==== Extracted data ====
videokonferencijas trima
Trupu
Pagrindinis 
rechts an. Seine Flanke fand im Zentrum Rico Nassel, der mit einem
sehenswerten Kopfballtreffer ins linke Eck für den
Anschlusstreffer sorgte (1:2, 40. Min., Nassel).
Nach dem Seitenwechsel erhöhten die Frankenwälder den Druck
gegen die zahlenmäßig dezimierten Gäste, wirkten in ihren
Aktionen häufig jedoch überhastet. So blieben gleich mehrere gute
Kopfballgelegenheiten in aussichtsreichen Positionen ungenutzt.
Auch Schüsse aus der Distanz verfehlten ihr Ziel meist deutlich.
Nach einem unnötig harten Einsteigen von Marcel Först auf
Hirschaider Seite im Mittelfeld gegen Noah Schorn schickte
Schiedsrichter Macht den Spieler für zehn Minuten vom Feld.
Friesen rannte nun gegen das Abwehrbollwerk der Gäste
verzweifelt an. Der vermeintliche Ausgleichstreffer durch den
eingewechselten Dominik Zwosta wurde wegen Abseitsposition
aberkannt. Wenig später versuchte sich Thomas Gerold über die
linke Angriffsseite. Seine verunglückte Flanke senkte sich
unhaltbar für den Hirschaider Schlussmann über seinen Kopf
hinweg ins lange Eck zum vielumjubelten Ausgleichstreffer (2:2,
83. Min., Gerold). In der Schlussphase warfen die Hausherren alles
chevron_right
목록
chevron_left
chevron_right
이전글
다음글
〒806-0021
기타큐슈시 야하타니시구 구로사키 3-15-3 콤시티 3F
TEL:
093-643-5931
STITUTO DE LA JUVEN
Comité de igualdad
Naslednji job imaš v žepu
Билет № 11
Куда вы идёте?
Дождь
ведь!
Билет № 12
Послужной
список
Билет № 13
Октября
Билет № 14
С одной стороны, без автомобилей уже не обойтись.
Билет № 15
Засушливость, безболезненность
====
==== Extracted data ====
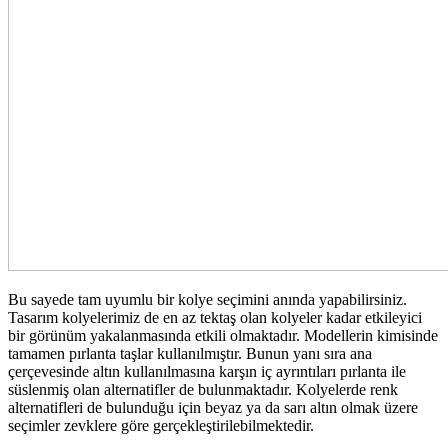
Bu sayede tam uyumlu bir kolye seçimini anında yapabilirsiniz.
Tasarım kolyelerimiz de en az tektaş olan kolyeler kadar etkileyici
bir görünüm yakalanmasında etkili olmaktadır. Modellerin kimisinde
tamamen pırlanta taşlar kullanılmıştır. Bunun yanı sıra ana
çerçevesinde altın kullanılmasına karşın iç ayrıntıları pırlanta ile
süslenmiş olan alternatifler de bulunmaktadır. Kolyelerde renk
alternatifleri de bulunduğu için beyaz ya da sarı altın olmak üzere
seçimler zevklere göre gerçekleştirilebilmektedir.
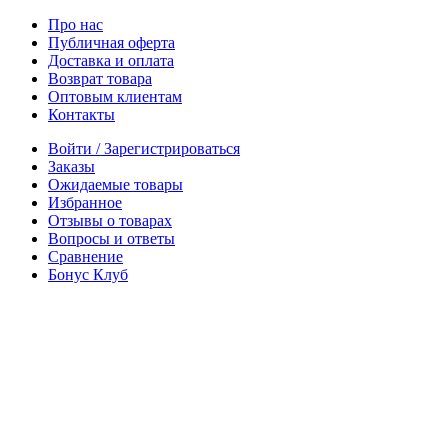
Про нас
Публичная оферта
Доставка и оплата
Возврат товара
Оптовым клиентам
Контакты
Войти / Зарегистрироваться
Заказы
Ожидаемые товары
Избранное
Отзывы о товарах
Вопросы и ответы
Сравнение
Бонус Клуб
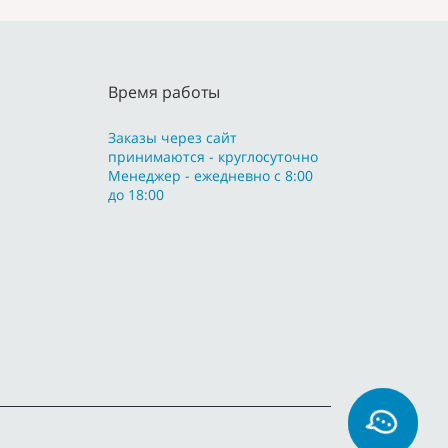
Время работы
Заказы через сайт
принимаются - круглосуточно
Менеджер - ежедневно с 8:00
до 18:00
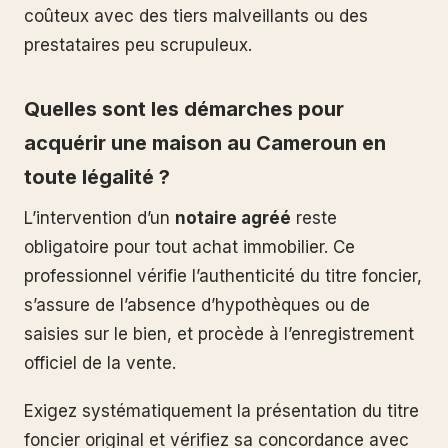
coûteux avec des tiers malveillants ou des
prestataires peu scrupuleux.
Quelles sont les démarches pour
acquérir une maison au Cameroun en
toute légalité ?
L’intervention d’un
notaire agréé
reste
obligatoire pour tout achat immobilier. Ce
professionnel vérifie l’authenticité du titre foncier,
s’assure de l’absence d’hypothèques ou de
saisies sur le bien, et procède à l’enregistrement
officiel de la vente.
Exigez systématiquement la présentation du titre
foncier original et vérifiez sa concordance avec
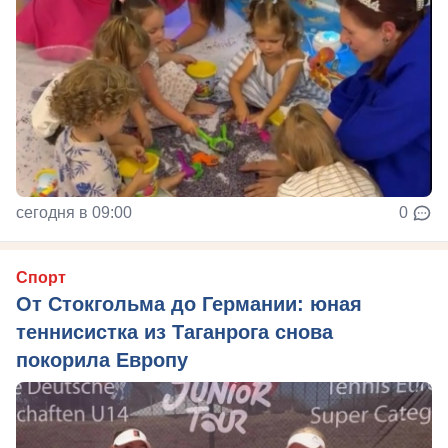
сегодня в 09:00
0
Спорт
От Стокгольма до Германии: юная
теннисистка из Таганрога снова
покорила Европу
====
=== What is required ===
Among the entries above, locate the lines containing "Nach einem unnötig" and "Засушливость, безболезненность", and transcribe exactly those two lines and all lines between.

=== Answer to the problem ===
Nach einem unnötig harten Einsteigen von Marcel Först auf
Hirschaider Seite im Mittelfeld gegen Noah Schorn schickte
Schiedsrichter Macht den Spieler für zehn Minuten vom Feld.
Friesen rannte nun gegen das Abwehrbollwerk der Gäste
verzweifelt an. Der vermeintliche Ausgleichstreffer durch den
eingewechselten Dominik Zwosta wurde wegen Abseitsposition
aberkannt. Wenig später versuchte sich Thomas Gerold über die
linke Angriffsseite. Seine verunglückte Flanke senkte sich
unhaltbar für den Hirschaider Schlussmann über seinen Kopf
hinweg ins lange Eck zum vielumjubelten Ausgleichstreffer (2:2,
83. Min., Gerold). In der Schlussphase warfen die Hausherren alles
chevron_right
목록
chevron_left
chevron_right
이전글
다음글
〒806-0021
기타큐슈시 야하타니시구 구로사키 3-15-3 콤시티 3F
TEL:
093-643-5931
STITUTO DE LA JUVEN
Comité de igualdad
Naslednji job imaš v žepu
Билет № 11
Куда вы идёте?
Дождь
ведь!
Билет № 12
Послужной
список
Билет № 13
Октября
Билет № 14
С одной стороны, без автомобилей уже не обойтись.
Билет № 15
Засушливость, безболезненность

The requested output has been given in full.